Read full story @ Effect Of Weed Legalization On Mexico Drug War - Business Insider 

*If the trend continues and we find states legalizing not only pot but other drugs, it will mean the market dries up and the drug cartels begin to lose their incomes.
What will happen south of our border? And, will the violence spill over into the USA?*


----------



## Katzndogz

The United States will incrementally legalize all drugs.


----------



## Dreamy

I hope this brings forth and honest review of the never ending it would seem and truly laughable "War on Drugs". Sometimes it feels as if the Cartels and the US government are actually on the same side.


----------



## Katzndogz

There has never been a war on drugs.  There's been an accomodation of drugs but no war on drugs.   We intend to deal with drugs like we do with illegal immigration.   Cure the problem by legalizing it.

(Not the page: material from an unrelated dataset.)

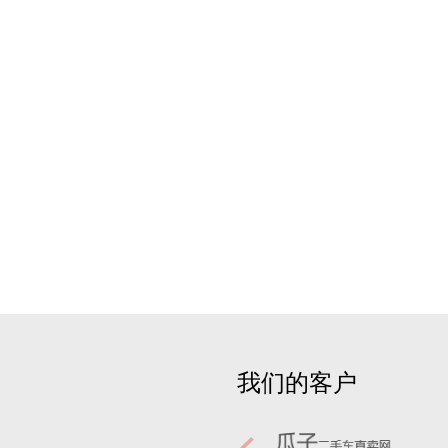
我们的客户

The war on drugs could have been won decades ago by allowing users to experience the consequences of their drug use.  No benefits, no medical care, no requirements of employers to keep users on the payroll.  A few hundred drug users gasping out their last in gutters and alleys would do more to discourage drug use than any law.

Oklahoma is the latest state to deny benefits to drug users.   

Oklahoma Governor Mary Fallin Signs Welfare Drug-Testing Bill - NewsOn6.com - Tulsa, OK - News, Weather, Video and Sports - KOTV.com |

Using drugs must be made to be very unattractive.    That will end drug use, not sending them to rehab, counseling and community service.


----------



## thanatos144

Legal Pot was one of the main reasons Liberaltarins hate the republican party...They Ignorantly think Democrats will do it LOL When has democrats ever wanted freedom of any kind?


----------



## Katzndogz

thanatos144 said:


> Legal Pot was one of the main reasons Liberaltarins hate the republican party...They Ignorantly think Democrats will do it LOL When has democrats ever wanted freedom of any kind?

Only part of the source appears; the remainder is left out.